First-year Anastasia Tsekeris agreed that national student debt is a concern.
“I just think it’s a reality that everyone is kind of like ‘oh it’s awful but you’ve got to do it,’” Tsekeris said.
ProPublica, a non-profit public interest journalism group, recently put this issue under the microscope.
In their “Debt by Degrees” piece, ProPublica used data from the College Scorecard to compare and contrast the costs of different universities, including UVM.
The College Scorecard is a list of data put together by the U.S. Department of Education regarding colleges and universities in America.
It provides information such as the costs of attending each university and how much financial aid is provided, according to the U.S. Department of Education.
ProPublica used these datasets to derive several statistics about students who rely on federal loans to afford the cost of higher education. The statistics included the median federal debt, graduation rates and median income after graduation by students who went to college with federal aid.

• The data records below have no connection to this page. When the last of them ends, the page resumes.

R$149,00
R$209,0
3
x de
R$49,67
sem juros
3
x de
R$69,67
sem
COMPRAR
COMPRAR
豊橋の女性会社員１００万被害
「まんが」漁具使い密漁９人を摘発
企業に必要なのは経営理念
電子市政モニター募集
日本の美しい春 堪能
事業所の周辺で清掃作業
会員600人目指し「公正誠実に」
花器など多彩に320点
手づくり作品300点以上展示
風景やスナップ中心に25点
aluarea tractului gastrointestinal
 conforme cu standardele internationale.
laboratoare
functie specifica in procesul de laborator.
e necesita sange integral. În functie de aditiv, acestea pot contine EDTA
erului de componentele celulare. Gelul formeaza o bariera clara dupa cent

Nearly half of UVM’s undergraduates, about 47 percent, took out federal loans in 2013, according to ProPublica.
First-year Gillian Cone said national student debt is an issue, but she isn’t too worried.
“I’m going to be in debt but it’s not going to be like a worst case situation,” Cone said. “It’s tragic but I’ve gotten enough financial aid that I am not upset about it.”

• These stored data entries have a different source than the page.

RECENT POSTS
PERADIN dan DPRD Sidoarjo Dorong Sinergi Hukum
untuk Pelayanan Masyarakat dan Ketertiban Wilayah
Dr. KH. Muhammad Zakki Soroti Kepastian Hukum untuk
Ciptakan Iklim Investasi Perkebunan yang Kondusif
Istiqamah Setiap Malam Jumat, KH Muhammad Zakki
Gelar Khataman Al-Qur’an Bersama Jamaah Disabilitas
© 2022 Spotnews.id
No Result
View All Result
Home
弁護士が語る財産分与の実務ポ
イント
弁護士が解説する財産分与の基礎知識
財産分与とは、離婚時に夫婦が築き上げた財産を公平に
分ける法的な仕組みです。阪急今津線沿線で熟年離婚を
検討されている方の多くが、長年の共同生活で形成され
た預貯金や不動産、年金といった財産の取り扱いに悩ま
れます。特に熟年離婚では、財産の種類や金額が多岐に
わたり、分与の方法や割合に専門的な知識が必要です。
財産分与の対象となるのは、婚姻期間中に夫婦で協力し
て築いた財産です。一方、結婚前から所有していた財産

The median annual income of students who received federal loans at UVM, 10 years after entering school, in 2011 is $44,000, according to ProPublica.
About 76 percent of UVM’s students graduate within six years of entering school. For those graduating with debt, the median number of dollars they owe is $21,894, according to ProPublica.
The average student debt of a four-year college student is $26,830, according to the Office of Federal Student Aid, an office of the U.S. Department of Education.
““[Student debt is] just a terrible situation,” Lafreniere said. “It’s pretty tragic.”
People look at student debt differently than they should, said Marie Johnson, director of student financial services at UVM.
“It’s an investment in themselves,” Johnson said. “You are giving yourself a leg up against other people.”
Student financial services tries to help students find out if they can afford a four-year plan at UVM.
Factors that determine how much financial aid a student gets includes family income, the number of kids in college and the number of people in the family, Johnson said.
“Loans are a reality for a good portion of students,” Johnson said. “What we try and advise them to do is to look at what do they need to take out. We have an obligation to put a certain amount in the student’s award.”
“In order to retain students we need to make sure we’re providing financial aid to needy students to minimize student debt,” he said.